Association Mapping using R

This course will introduce the basic concepts of Association Mapping. The course will equip participants with the necessary information and software to conduct an Association Mapping Analysis on their own data, highlighting areas that need to be considered such as accounting for population structure and relationships between individuals. The course is interactive with practical examples using the software R. It assumes participants are:

  • Familiar with the concept of a simple linear model
  • Proficient in R-software

Linkage analysis and QTL mapping in plants

These courses cover the theory and practice of linkage analysis and QTL mapping in plants. The course is split into three sections:

  • Exploratory analysis and linkage analysis in crosses derived from homozygous parents e.g. DH, BC, F2
  • QTL mapping in crosses derived from homozygous parents
  • Extension of methods to linkage analysis and QTL mapping in full sib populations derived from heterozygous parents

The course assumes a knowledge of basic statistical concepts, such as simple probability and analysis of variance.

Participants are welcome to bring their own data, but should contact us to discuss file formats beforehand.

Getting started in Bacterial Phylogenomics

This one-day course introduces methods, software and practical skills for analysing about 30-50 loci from bacterial genomes. This constitutes a small-scale phylogenomics project and may be of interest to people not working with bacteria also. A number of housekeeping loci wil be selected for analysis to allow an estimate of the core phylogeny, and the other loci will come from the accessory genome. Project management will involve using TOPALi to hold individual alignments and Sequence Matrix to concatenate loci and reformat the multi-loci alignment for analysis in RAxML or IQ-TREE, and to produce gene-content matrices. The DENDROSCOPE Tanglegram option will be used to visually compare each accessory locus to the core phylogeny and statistical tests of lack of congruence of trees will be carried out using IQ-TREE. Interpretation of results in terms of Horizontal Gene Tranfer and Gene loss/Gene gain will also be covered. The use of phylogenetic networks (SPLITSTREE) to visualize the variability on a set of phylogenetic trees estimated from several loci will also be included.
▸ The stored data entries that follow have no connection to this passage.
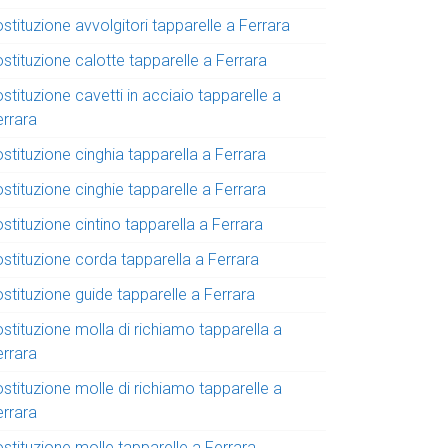
stituzione avvolgitori tapparelle a Ferrara
stituzione calotte tapparelle a Ferrara
stituzione cavetti in acciaio tapparelle a
errara
stituzione cinghia tapparella a Ferrara
stituzione cinghie tapparelle a Ferrara
stituzione cintino tapparella a Ferrara
ostituzione corda tapparella a Ferrara
stituzione guide tapparelle a Ferrara
stituzione molla di richiamo tapparella a
errara
stituzione molle di richiamo tapparelle a
errara
stituzione molle tapparelle a Ferrara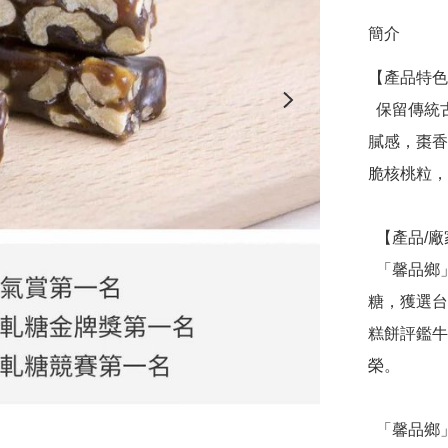
簡介
【產品特色
  保留傳統古法精隨，結合天然棗泥品種的獨家比例，降低甜
膩感，棗香
脆核桃粒，
  【產品/廠家】

  「馨品鄉」是台中老字號的烘焙坊，成功推出各手工牛軋
糖，獲選台
糕餅評鑑牛
榮。

  「馨品鄉」陸續推出椰棗夏威夷果、南棗夏威夷果、南棗核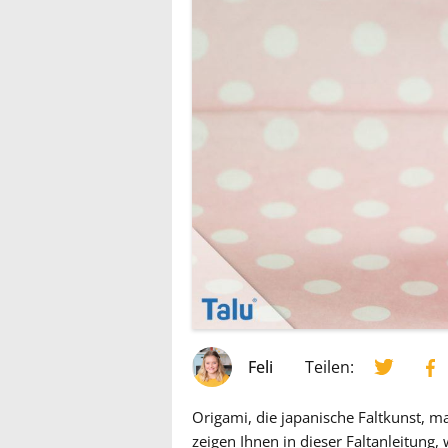
Feli
Teilen:
Origami, die japanische Faltkunst, m
zeigen Ihnen in dieser Faltanleitung, 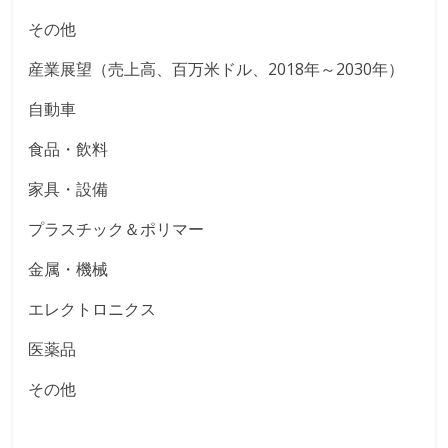
その他
産業展望（売上高、百万米ドル、2018年～2030年）
自動車
食品・飲料
家具・設備
プラスチック＆ポリマー
金属・機械
エレクトロニクス
医薬品
その他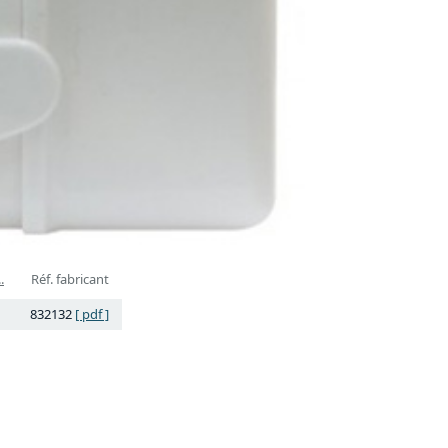
.
Réf. fabricant
832132
[ pdf ]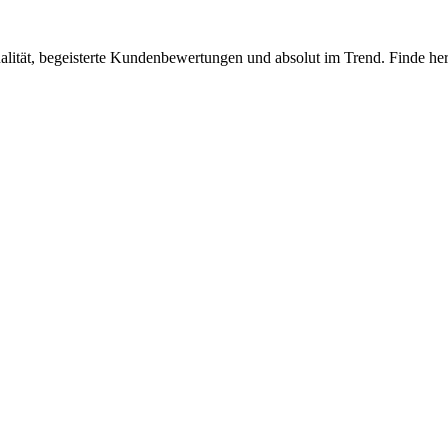
lität, begeisterte Kundenbewertungen und absolut im Trend. Finde hera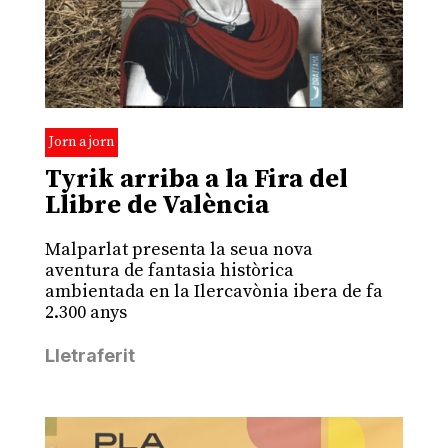
Jorn a jorn
Tyrik arriba a la Fira del
Llibre de València
Malparlat presenta la seua nova
aventura de fantasia històrica
ambientada en la Ilercavònia ibera de fa
2.300 anys
Lletraferit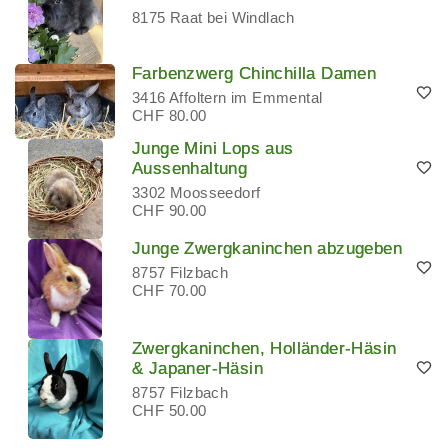
8175 Raat bei Windlach
Farbenzwerg Chinchilla Damen
3416 Affoltern im Emmental
CHF 80.00
Junge Mini Lops aus
Aussenhaltung
3302 Moosseedorf
CHF 90.00
Junge Zwergkaninchen abzugeben
8757 Filzbach
CHF 70.00
Zwergkaninchen, Holländer-Häsin
& Japaner-Häsin
8757 Filzbach
CHF 50.00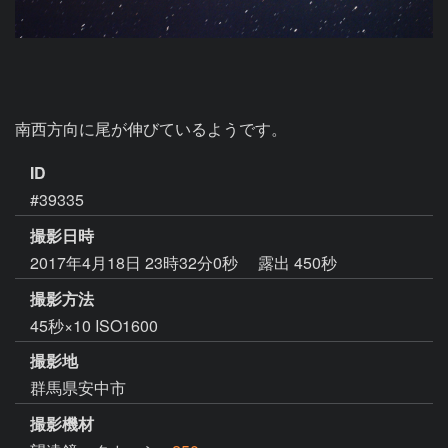
南西方向に尾が伸びているようです。
ID
#39335
撮影日時
2017年4月18日 23時32分0秒
露出 450秒
撮影方法
45秒×10 ISO1600
撮影地
群馬県安中市
撮影機材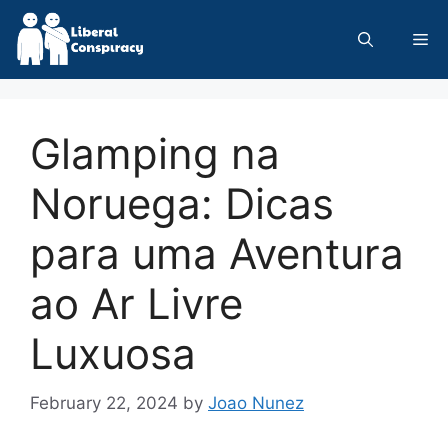
Skip
to
Me
content
Glamping na
Noruega: Dicas
para uma Aventura
ao Ar Livre
Luxuosa
February 22, 2024
by
Joao Nunez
Statistical Design and Analysis of Microarray Experiments

In recent years microarray technology has made it possible to generate gene expression data for thousands of genes simultaeneously. Although this technology allows scientists to investigate many new and fascinating processes on the molecular level it also brings with it the problem how to analyse such masses of complex data. In this 2-day course we will cover some of the most important statistical tools to make sense of microarray data. We will also discuss statistical issues in the design of the experiment that facilitate a meaningful subsequent analysis. The course will deal with two-channel cDNA-Arrays as well as with oligonucleotide arrays (Affymetrix Chips) and additonal to the experimental design it will cover problems of normalisation, detecting differential genes and multivariate analysis (e.g. cluster analysis).